- _EXERCISE GOAL_
Could each entry below be written out exactly, with every picture dropped?
+++
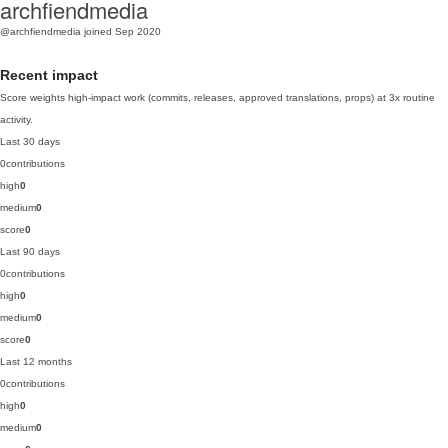
archfiendmedia
@archfiendmedia
joined Sep 2020
Recent impact
Score weights high-impact work (commits, releases, approved translations, props) at 3x routine
activity.
Last 30 days
0
contributions
high
0
medium
0
score
0
Last 90 days
0
contributions
high
0
medium
0
score
0
Last 12 months
0
contributions
high
0
medium
0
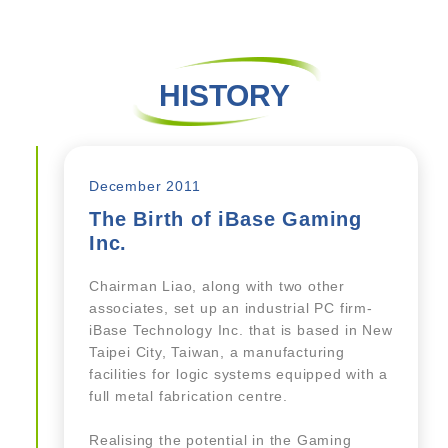
HISTORY
December 2011
The Birth of iBase Gaming
Inc.
Chairman Liao, along with two other
associates, set up an industrial PC firm-
iBase Technology Inc. that is based in New
Taipei City, Taiwan, a manufacturing
facilities for logic systems equipped with a
full metal fabrication centre.
Realising the potential in the Gaming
+++
- _EXPECTED ANSWER_
archfiendmedia
@archfiendmedia
joined Sep 2020
Recent impact
Score weights high-impact work (commits, releases, approved translations, props) at 3x routine
activity.
Last 30 days
0
contributions
high
0
medium
0
score
0
Last 90 days
0
contributions
high
0
medium
0
score
0
Last 12 months
0
contributions
high
0
medium
0
HISTORY
December 2011
The Birth of iBase Gaming
Inc.
Chairman Liao, along with two other
associates, set up an industrial PC firm-
iBase Technology Inc. that is based in New
Taipei City, Taiwan, a manufacturing
facilities for logic systems equipped with a
full metal fabrication centre.
Realising the potential in the Gaming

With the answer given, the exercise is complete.